Each line of the material below that holds the word "minutos" needs to be copied.
┌──
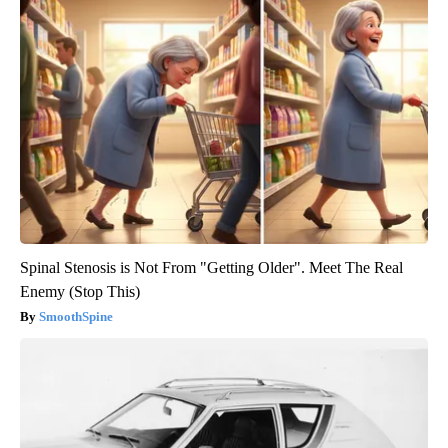
Spinal Stenosis is Not From "Getting Older". Meet The Real
Enemy (Stop This)
SmoothSpine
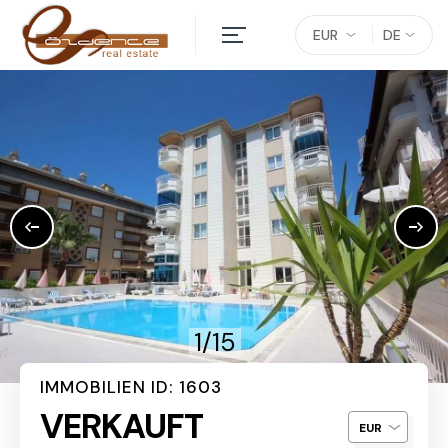
EUR
DE
1/15
IMMOBILIEN ID: 1603
VERKAUFT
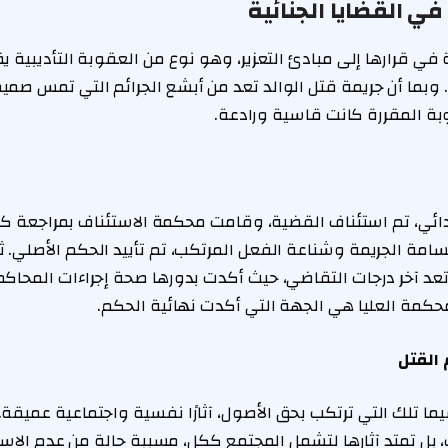
في القضايا الجنائية
ي قرارها إلى مبادئ التعزير، وهو نوع من العقوبة التأديبية يق
ع. وبما أن جريمة قتل الوالد تعد من أبشع الجرائم التي تمس صمي
بة المقررة كانت قاسية ورادعة.
دائي، تم استئناف القضية، وقامت محكمة الاستئناف بمراجعة ك
سامة الجريمة وشناعة الفعل المرتكب، تم تأييد الحكم الأصلي. ث
 تعد آخر درجات التقاضي، حيث أكدت بدورها صحة إجراءات المحاك
لمحكمة العليا هي الجهة التي أكدت نهائية الحكم.
 القتل
سيما تلك التي ترتكب بحق الأصول، آثارًا نفسية واجتماعية عميقة.
ل تمتد آثارها لتشمل المجتمع ككل، مسببة حالة من عدم الاستقر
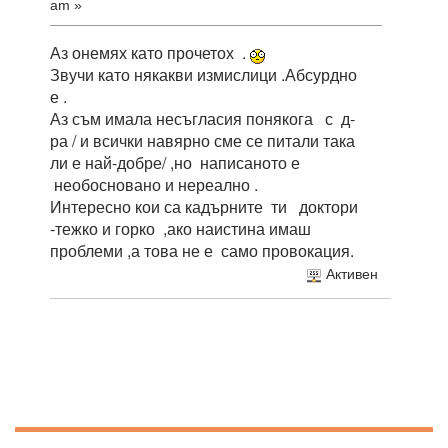
am »
Аз онемях като прочетох .
Звучи като някакви измислици .Абсурдно
е .
Аз съм имала несъгласия понякога с д-
ра / и всички навярно сме се питали така
ли е най-добре/ ,но написаното е
необосновано и нереално .
Интересно кои са кадърните ти доктори
-тежко и горко ,ако наистина имаш
проблеми ,а това не е само провокация.
Активен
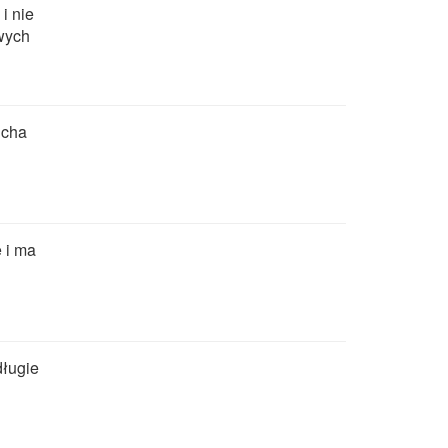
i nie
wych
ucha
e i ma
długie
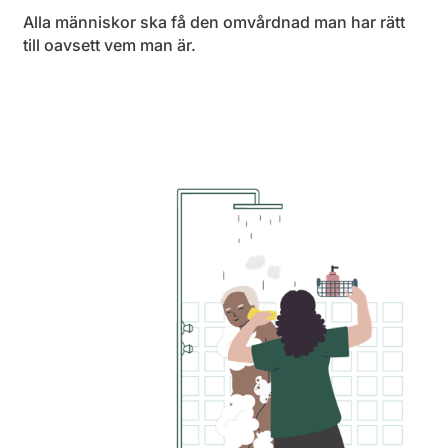
Alla människor ska få den omvårdnad man har rätt
till oavsett vem man är.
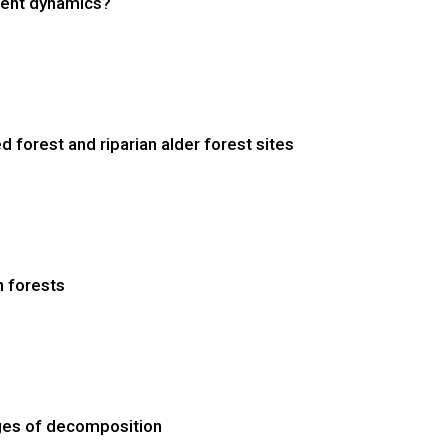
ient dynamics?
forest and riparian alder forest sites
h forests
ages of decomposition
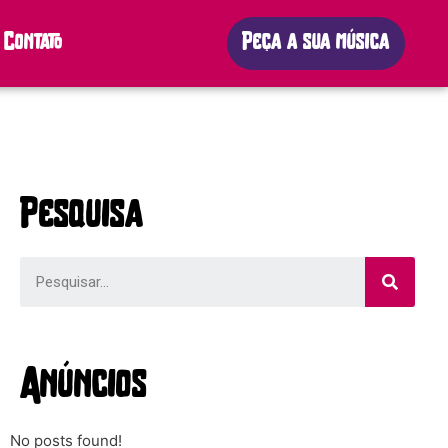
Contato
Peça a sua música
Pesquisa
Anúncios
No posts found!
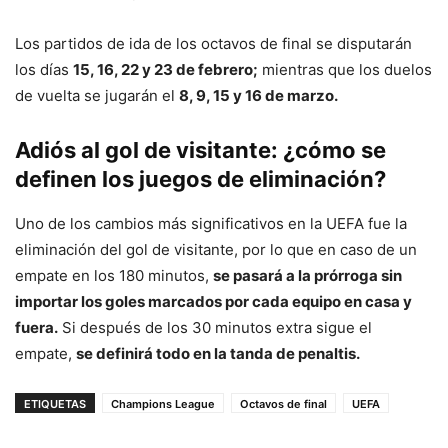
Los partidos de ida de los octavos de final se disputarán
los días
15, 16, 22 y 23 de febrero;
mientras que los duelos
de vuelta se jugarán el
8, 9, 15 y 16 de marzo.
Adiós al gol de visitante: ¿cómo se
definen los juegos de eliminación?
Uno de los cambios más significativos en la UEFA fue la
eliminación del gol de visitante, por lo que en caso de un
empate en los 180 minutos,
se pasará a la prórroga sin
importar los goles marcados por cada equipo en casa y
fuera.
Si después de los 30 minutos extra sigue el
empate,
se definirá todo en la tanda de penaltis.
ETIQUETAS
Champions League
Octavos de final
UEFA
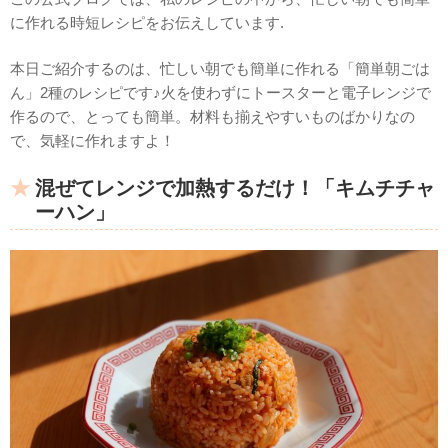
に作れる時短レシピをお伝えしています.
本日ご紹介するのは、忙しい朝でも簡単に作れる「簡単朝ごは
ん」2種のレシピです♪火を使わずにトースターと電子レンジで
作るので、とっても簡単。材料も揃えやすいものばかりなの
で、気軽に作れますよ！
混ぜてレンジで加熱するだけ！「キムチチャ
ーハン」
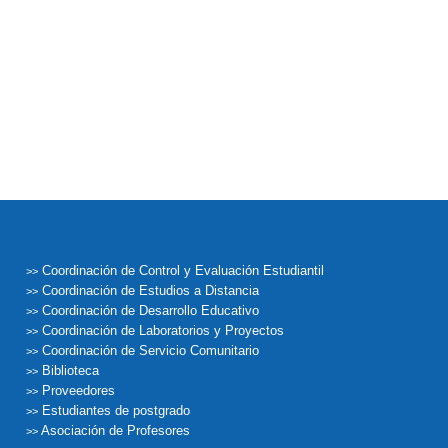
Coordinación de Control y Evaluación Estudiantil
>>
Coordinación de Estudios a Distancia
>>
Coordinación de Desarrollo Educativo
>>
Coordinación de Laboratorios y Proyectos
>>
Coordinación de Servicio Comunitario
>>
Biblioteca
>>
Proveedores
>>
Estudiantes de postgrado
>>
Asociación de Profesores
>>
└──
Result of this exercise –
empate en los 180 minutos,
Si después de los 30 minutos extra sigue el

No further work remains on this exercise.